Question

You're trying to predict whether it will rain on the day of your child's birthday party. The party is at a park. If it doesn't rain, then you can sit in the grass to eat. If it does rain, sitting in the grass will be very unpleasant, and you'd prefer to sit at the sheltered tables. But, the shelter costs $100 to reserve, and you have to decide 1 week ahead you can't just wait to see the actual weather before deciding. Assume you can't use the shelter if you don't reserve it. You quantify your loss in different scenarios as the loss function L(y,g), where y=1 if it actually rains and y=0 if not, and g is your guess: L(1,1)=L(0,0)=0, and L(0,1)=100, L(1,0)=500. Let P(Y=1)=0.1. Then, your optimal prediction is g=

Answer 1

the minimal loss of the optimal prediction would be g = 0

Explanation:

From the given question, we formulate y and g to be:

`y =\begin{cases} 1, & \text{rain with probability 0.1} \\ 0, & \text{rain with probability 0.9} \end{cases}`

`g =\begin{cases} 1, & \text{if we guess it will rain} \\ 0, & \text{if we guess it will not rain} \end{cases}`

Loss function = L(y.g)

The expected loss for g = 1 & g = 0 can now be determined as follows:

When g = 1; ( i.e. guess it will rain)

The expected loss = L(1,1) × Probability (y = 1) + L(0,1) × Probability (y = 0)

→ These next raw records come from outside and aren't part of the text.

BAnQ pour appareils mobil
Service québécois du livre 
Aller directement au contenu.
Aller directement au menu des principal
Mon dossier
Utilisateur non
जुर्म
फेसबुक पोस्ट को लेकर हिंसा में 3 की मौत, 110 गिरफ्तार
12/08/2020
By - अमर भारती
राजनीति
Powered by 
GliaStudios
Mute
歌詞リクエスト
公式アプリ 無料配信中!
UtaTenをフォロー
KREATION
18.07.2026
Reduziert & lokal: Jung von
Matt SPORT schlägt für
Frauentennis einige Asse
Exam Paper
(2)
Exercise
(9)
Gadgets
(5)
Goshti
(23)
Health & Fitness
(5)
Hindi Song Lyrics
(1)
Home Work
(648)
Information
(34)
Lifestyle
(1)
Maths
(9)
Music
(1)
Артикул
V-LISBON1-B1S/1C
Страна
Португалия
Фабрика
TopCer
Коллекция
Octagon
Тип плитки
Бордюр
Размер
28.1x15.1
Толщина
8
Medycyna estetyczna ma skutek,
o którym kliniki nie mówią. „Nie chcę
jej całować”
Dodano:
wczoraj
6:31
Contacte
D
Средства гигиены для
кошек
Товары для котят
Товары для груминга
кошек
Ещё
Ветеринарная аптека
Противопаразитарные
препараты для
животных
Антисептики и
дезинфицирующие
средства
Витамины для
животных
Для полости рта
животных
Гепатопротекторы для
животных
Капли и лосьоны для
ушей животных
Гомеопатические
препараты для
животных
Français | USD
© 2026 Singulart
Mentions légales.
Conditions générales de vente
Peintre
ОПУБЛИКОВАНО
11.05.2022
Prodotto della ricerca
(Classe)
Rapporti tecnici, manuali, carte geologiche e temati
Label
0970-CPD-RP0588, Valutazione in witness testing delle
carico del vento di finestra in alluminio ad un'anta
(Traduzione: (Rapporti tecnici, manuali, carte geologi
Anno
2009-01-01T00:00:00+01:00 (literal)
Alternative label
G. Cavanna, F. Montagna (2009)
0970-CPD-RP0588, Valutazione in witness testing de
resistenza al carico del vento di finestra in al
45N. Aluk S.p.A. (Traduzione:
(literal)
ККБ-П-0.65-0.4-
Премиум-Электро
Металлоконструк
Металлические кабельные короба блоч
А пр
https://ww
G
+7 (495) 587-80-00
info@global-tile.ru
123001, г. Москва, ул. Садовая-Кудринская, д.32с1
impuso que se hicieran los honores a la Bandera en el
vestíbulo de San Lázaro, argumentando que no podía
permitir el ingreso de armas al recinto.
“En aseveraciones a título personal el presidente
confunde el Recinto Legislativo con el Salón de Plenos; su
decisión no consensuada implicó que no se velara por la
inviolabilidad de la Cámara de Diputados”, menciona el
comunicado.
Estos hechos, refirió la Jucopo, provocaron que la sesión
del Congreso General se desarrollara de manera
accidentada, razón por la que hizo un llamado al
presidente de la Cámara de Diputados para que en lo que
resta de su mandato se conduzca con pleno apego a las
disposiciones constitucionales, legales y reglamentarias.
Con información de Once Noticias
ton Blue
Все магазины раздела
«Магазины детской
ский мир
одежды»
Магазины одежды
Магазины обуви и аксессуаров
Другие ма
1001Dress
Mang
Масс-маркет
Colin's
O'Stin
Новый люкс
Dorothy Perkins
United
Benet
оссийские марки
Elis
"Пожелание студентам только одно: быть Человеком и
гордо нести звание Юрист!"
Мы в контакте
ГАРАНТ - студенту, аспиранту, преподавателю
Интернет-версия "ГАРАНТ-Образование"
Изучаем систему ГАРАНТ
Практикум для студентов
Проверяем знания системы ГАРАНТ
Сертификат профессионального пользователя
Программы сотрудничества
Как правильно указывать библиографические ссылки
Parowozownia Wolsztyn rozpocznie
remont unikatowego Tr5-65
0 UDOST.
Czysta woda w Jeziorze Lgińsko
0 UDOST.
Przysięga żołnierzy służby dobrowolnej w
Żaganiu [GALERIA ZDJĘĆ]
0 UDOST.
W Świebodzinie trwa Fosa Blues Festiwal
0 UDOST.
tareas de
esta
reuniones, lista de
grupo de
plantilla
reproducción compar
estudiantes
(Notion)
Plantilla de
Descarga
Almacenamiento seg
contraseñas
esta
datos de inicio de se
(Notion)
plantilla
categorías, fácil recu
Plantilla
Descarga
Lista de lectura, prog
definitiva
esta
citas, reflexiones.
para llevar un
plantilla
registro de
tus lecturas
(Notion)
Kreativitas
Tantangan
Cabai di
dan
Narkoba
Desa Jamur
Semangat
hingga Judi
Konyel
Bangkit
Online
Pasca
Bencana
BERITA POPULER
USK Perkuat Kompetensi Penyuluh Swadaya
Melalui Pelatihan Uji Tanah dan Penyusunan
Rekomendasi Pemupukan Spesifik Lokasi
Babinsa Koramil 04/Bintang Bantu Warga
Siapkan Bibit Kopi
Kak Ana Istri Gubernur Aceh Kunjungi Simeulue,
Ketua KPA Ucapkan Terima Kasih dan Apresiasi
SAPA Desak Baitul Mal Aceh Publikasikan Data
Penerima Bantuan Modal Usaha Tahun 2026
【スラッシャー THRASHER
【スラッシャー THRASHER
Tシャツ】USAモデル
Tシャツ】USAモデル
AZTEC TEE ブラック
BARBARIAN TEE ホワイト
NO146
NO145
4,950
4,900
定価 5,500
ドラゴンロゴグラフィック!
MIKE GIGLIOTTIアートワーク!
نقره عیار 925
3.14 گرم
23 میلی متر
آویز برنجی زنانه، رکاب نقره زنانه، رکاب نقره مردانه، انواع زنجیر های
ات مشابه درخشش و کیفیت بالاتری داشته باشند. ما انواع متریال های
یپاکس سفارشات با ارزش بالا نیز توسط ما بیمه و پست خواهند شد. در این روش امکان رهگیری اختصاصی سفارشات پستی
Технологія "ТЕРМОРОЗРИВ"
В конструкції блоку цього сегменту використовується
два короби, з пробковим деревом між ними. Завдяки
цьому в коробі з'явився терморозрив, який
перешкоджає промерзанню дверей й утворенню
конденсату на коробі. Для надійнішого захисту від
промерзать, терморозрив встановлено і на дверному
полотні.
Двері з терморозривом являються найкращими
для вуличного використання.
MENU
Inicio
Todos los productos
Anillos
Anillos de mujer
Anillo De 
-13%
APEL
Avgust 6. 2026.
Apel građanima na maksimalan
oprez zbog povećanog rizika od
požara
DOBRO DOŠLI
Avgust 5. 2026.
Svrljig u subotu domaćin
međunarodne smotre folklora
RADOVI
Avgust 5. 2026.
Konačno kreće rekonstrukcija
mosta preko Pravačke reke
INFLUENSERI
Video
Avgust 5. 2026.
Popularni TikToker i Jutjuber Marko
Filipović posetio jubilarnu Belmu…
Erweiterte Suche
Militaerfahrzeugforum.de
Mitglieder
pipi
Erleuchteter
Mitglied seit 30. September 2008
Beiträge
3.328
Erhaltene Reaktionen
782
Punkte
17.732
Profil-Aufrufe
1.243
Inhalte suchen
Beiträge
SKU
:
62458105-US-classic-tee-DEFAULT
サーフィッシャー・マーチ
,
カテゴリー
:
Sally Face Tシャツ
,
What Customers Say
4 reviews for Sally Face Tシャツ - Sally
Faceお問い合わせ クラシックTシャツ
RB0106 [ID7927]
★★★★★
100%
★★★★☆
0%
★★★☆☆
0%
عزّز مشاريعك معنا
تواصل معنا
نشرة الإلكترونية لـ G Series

The expected loss = 0 × 0.1 + 100 × 0.9

The expected loss = $90

When g = 0; ( i.e. guess it will not rain)

The expected loss = L(1,0) × Probability (y = 1) + L(0,0) × Probability (y = 0)

The expected loss = 500 × 0.1 + 0 × 0.9

The expected loss = $50

Therefore, the minimal loss of the optimal prediction would be g = 0 i.e it will not rain on the day of the child's birthday.